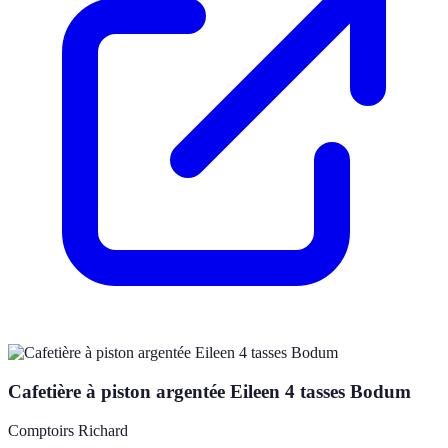
Cafetière à piston argentée Eileen 4 tasses Bodum
Comptoirs Richard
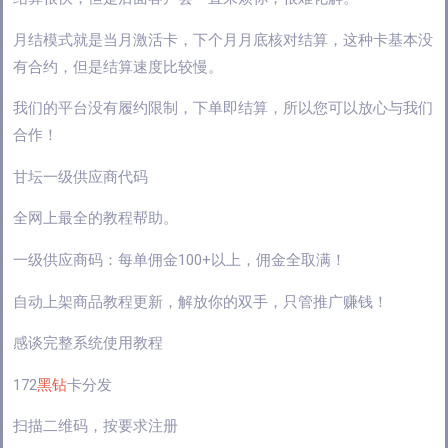
月结模式就是当月激活卡，下个月月底核对结算，这种卡基本没
有合约，但是结算速度比较慢。
我们的平台没有履约限制，下单即结算，所以您可以放心与我们
合作！
甘坛一级供应商代码
全网上最全的教程帮助。
一级供应商码：每单佣金100+以上，佣金全取满！
自动上架商品教程更新，解放你的双手，只管推广赚钱！
感谈完整系统使用教程
172
黑钻
卡分发
扫描二维码，按要求注册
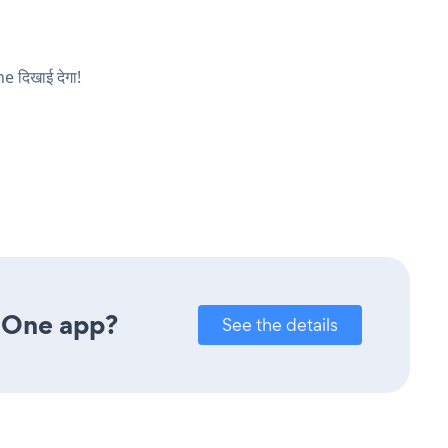
e दिखाई देगा!
 One app?
See the details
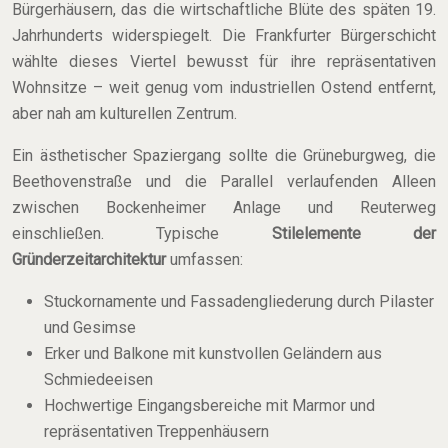
Bürgerhäusern, das die wirtschaftliche Blüte des späten 19.
Jahrhunderts widerspiegelt. Die Frankfurter Bürgerschicht
wählte dieses Viertel bewusst für ihre repräsentativen
Wohnsitze – weit genug vom industriellen Ostend entfernt,
aber nah am kulturellen Zentrum.
Ein ästhetischer Spaziergang sollte die Grüneburgweg, die
Beethovenstraße und die Parallel verlaufenden Alleen
zwischen Bockenheimer Anlage und Reuterweg
einschließen. Typische
Stilelemente der
Gründerzeitarchitektur
umfassen:
Stuckornamente und Fassadengliederung durch Pilaster
und Gesimse
Erker und Balkone mit kunstvollen Geländern aus
Schmiedeeisen
Hochwertige Eingangsbereiche mit Marmor und
repräsentativen Treppenhäusern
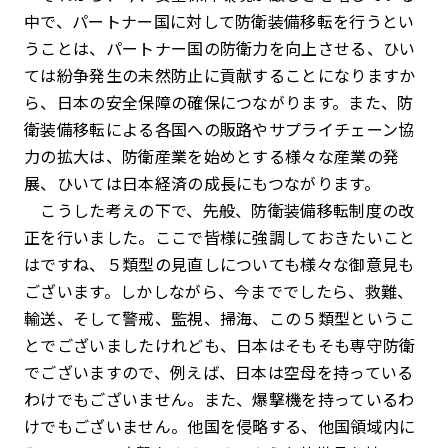
中で、パートナー国に対して防衛装備移転を行うとい
うことは、パートナー国の防衛力を向上させる、ひい
ては紛争発生の未然防止に貢献することになりますか
ら、日本の安全保障の確保につながります。また、防
衛装備移転による各国への販路やサプライチェーン協
力の拡大は、防衛産業を始めとする様々な産業の発
展、ひいては日本経済の成長にもつながります。
こうした考えの下で、先般、防衛装備移転制度の改
正を行いました。ここで皆様に強調しておきたいこと
はですね、５類型の見直しについても様々な御意見も
ございます。しかしながら、今まででしたら、救難、
輸送、そして警戒、監視、掃海、この５類型というこ
とでございましたけれども、日本はそもそも専守防衛
でございますので、例えば、日本は空母を持っている
わけでもございません。また、爆撃機を持っているわ
けでもございません。他国を侵略する、他国領域内に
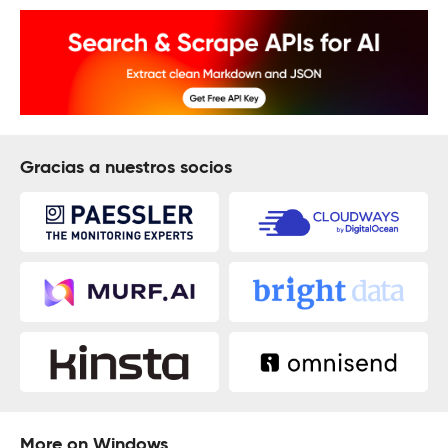
Gracias a nuestros socios
More on Windows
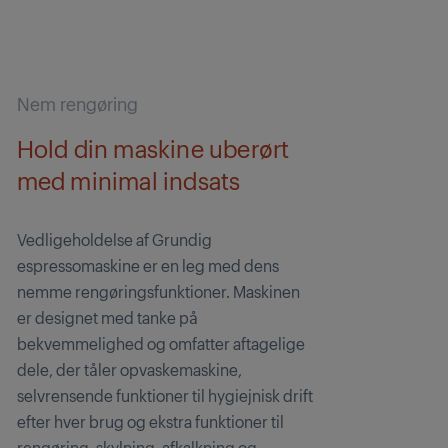
Nem rengøring
Hold din maskine uberørt
med minimal indsats
Vedligeholdelse af Grundig
espressomaskine er en leg med dens
nemme rengøringsfunktioner. Maskinen
er designet med tanke på
bekvemmelighed og omfatter aftagelige
dele, der tåler opvaskemaskine,
selvrensende funktioner til hygiejnisk drift
efter hver brug og ekstra funktioner til
rengøring, skylning, afkalkning og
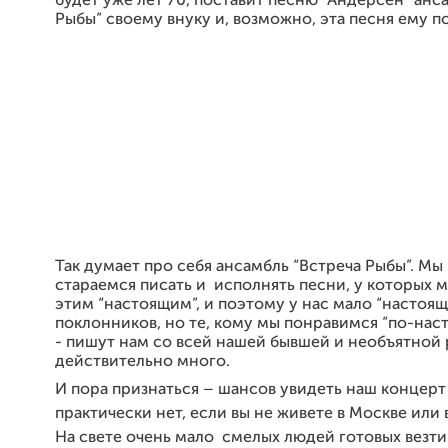
будет уже лет 70, поставит песню “Андерсен” анс
Рыбы” своему внуку и, возможно, эта песня ему п
Так думает про себя ансамбль “Встреча Рыбы”. Мы
стараемся писать и исполнять песни, у которых 
этим “настоящим”, и поэтому у нас мало “настоящ
поклонников, но те, кому мы понравимся “по-нас
- пишут нам со всей нашей бывшей и необъятной 
действительно много.
И пора признаться – шансов увидеть наш концерт 
практически нет, если вы не живете в Москве или 
На свете очень мало смелых людей готовых везти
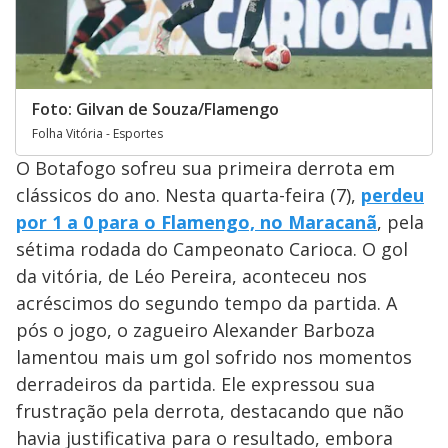
Foto: Gilvan de Souza/Flamengo
Folha Vitória - Esportes
O Botafogo sofreu sua primeira derrota em
clássicos do ano. Nesta quarta-feira (7),
perdeu
por 1 a 0 para o Flamengo, no Maracanã
, pela
sétima rodada do Campeonato Carioca. O gol
da vitória, de Léo Pereira, aconteceu nos
acréscimos do segundo tempo da partida. A
pós o jogo, o zagueiro Alexander Barboza
lamentou mais um gol sofrido nos momentos
derradeiros da partida. Ele expressou sua
frustração pela derrota, destacando que não
havia justificativa para o resultado, embora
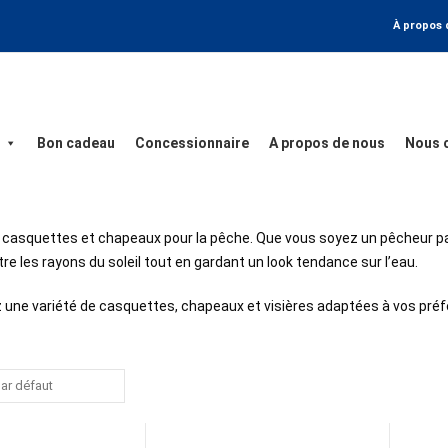
À propos 
Bon cadeau
Concessionnaire
A propos de nous
Nous 
casquettes et chapeaux pour la pêche. Que vous soyez un pêcheur pas
re les rayons du soleil tout en gardant un look tendance sur l’eau.
 une variété de casquettes, chapeaux et visières adaptées à vos préf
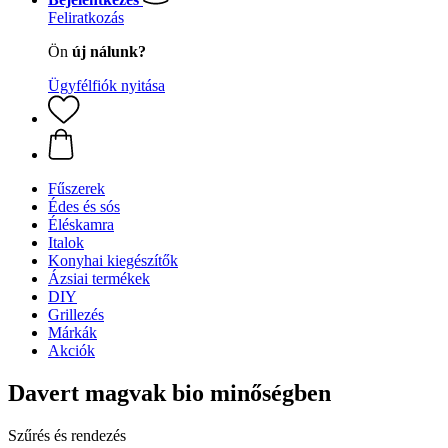
Feliratkozás
Ön
új nálunk?
Ügyfélfiók nyitása
Fűszerek
Édes és sós
Éléskamra
Italok
Konyhai kiegészítők
Ázsiai termékek
DIY
Grillezés
Márkák
Akciók
Davert magvak bio minőségben
Szűrés és rendezés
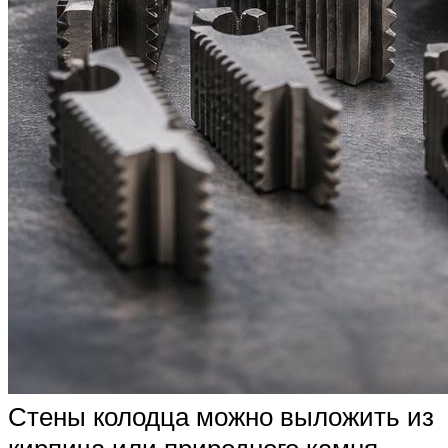
Стены колодца можно выложить из
кирпича или природного камня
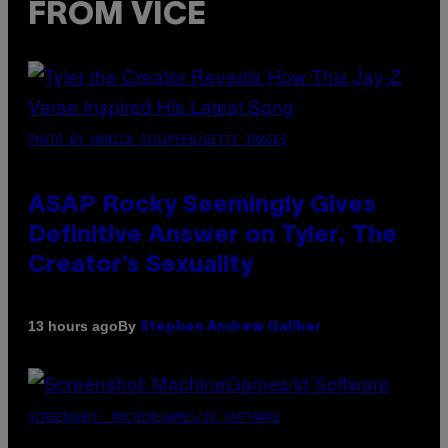
FROM VICE
PHOTO BY MONICA SCHIPPER/GETTY IMAGES
ASAP Rocky Seemingly Gives
Definitive Answer on Tyler, The
Creator’s Sexuality
By
13 hours ago
Stephen Andrew Galiher
SCREENSHOT: MACHINEGAMES/ID SOFTWARE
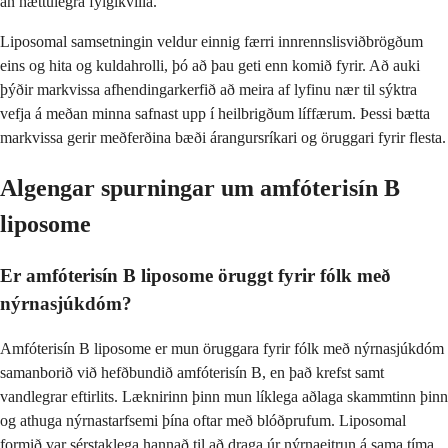
án hættulegra fylgikvilla.
Liposomal samsetningin veldur einnig færri innrennslisviðbrögðum
eins og hita og kuldahrolli, þó að þau geti enn komið fyrir. Að auki
þýðir markvissa afhendingarkerfið að meira af lyfinu nær til sýktra
vefja á meðan minna safnast upp í heilbrigðum líffærum. Þessi bætta
markvissa gerir meðferðina bæði árangursríkari og öruggari fyrir flesta.
Algengar spurningar um amfóterisín B
liposome
Er amfóterisín B liposome öruggt fyrir fólk með
nýrnasjúkdóm?
Amfóterisín B liposome er mun öruggara fyrir fólk með nýrnasjúkdóm
samanborið við hefðbundið amfóterisín B, en það krefst samt
vandlegrar eftirlits. Læknirinn þinn mun líklega aðlaga skammtinn þinn
og athuga nýrnastarfsemi þína oftar með blóðprufum. Liposomal
formið var sérstaklega hannað til að draga úr nýrnaeitrun á sama tíma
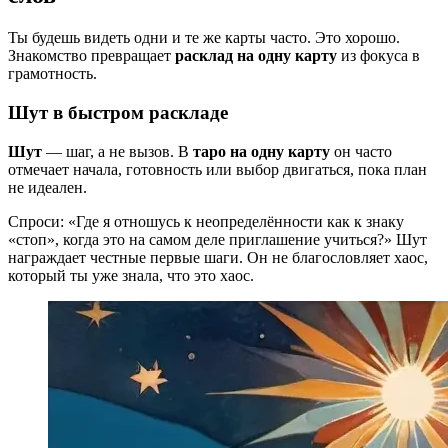
Ты будешь видеть одни и те же карты часто. Это хорошо.
Знакомство превращает
расклад на одну карту
из фокуса в
грамотность.
Шут в быстром раскладе
Шут
— шаг, а не вызов. В
таро на одну карту
он часто
отмечает начала, готовность или выбор двигаться, пока план
не идеален.
Спроси: «Где я отношусь к неопределённости как к знаку
«стоп», когда это на самом деле приглашение учиться?» Шут
награждает честные первые шаги. Он не благословляет хаос,
который ты уже знала, что это хаос.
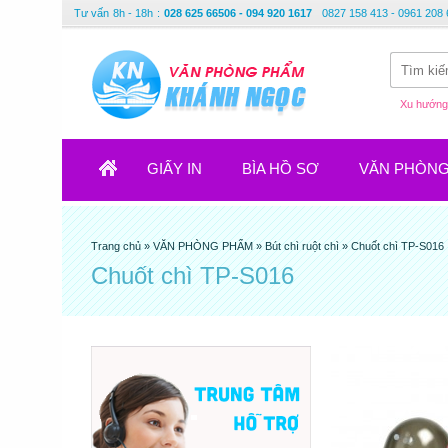
Tư vấn
8h - 18h
:
028 625 66506 - 094 920 1617
0827 158 413 - 0961 208 
Xu hướng 
GIẤY IN
BÌA HỒ SƠ
VĂN PHÒN
Trang chủ
»
VĂN PHÒNG PHẨM
»
Bút chì ruột chì
»
Chuốt chì TP-S016
Chuốt chì TP-S016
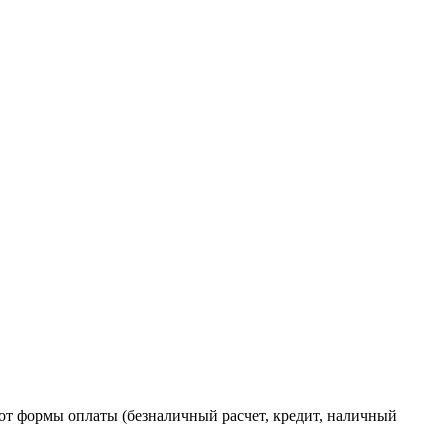
от формы оплаты (безналичный расчет, кредит, наличный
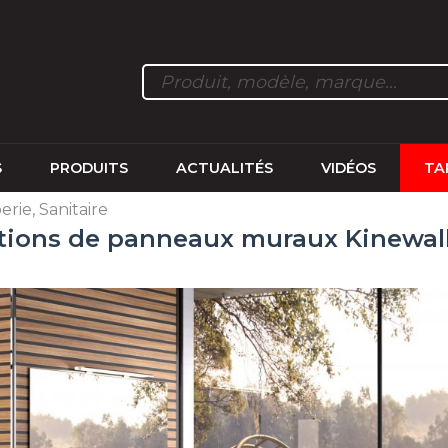
S
PRODUITS
ACTUALITÉS
VIDÉOS
TA
rie, Sanitaire
lutions de panneaux muraux Kinewal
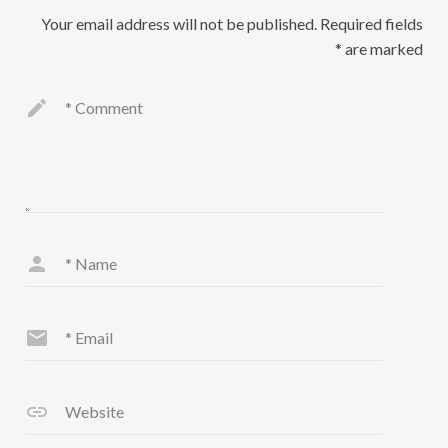
Your email address will not be published.
Required fields
*
are marked
*
Comment
*
Name
*
Email
Website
▬▬▬▬▬▬▬▬▬▬
Task:
Would you copy, word for word, only the lines above from the one containing "PHOTO BY MONICA SCHIPPER/GETTY IMAGES" through the one containing "расклад на одну карту", both included, and please leave out the pictures?

Exercise response:
PHOTO BY MONICA SCHIPPER/GETTY IMAGES
ASAP Rocky Seemingly Gives
Definitive Answer on Tyler, The
Creator’s Sexuality
By
13 hours ago
Stephen Andrew Galiher
SCREENSHOT: MACHINEGAMES/ID SOFTWARE
án hættulegra fylgikvilla.
Liposomal samsetningin veldur einnig færri innrennslisviðbrögðum
eins og hita og kuldahrolli, þó að þau geti enn komið fyrir. Að auki
þýðir markvissa afhendingarkerfið að meira af lyfinu nær til sýktra
vefja á meðan minna safnast upp í heilbrigðum líffærum. Þessi bætta
markvissa gerir meðferðina bæði árangursríkari og öruggari fyrir flesta.
Algengar spurningar um amfóterisín B
liposome
Er amfóterisín B liposome öruggt fyrir fólk með
nýrnasjúkdóm?
Amfóterisín B liposome er mun öruggara fyrir fólk með nýrnasjúkdóm
samanborið við hefðbundið amfóterisín B, en það krefst samt
vandlegrar eftirlits. Læknirinn þinn mun líklega aðlaga skammtinn þinn
og athuga nýrnastarfsemi þína oftar með blóðprufum. Liposomal
formið var sérstaklega hannað til að draga úr nýrnaeitrun á sama tíma
Ты будешь видеть одни и те же карты часто. Это хорошо.
Знакомство превращает
расклад на одну карту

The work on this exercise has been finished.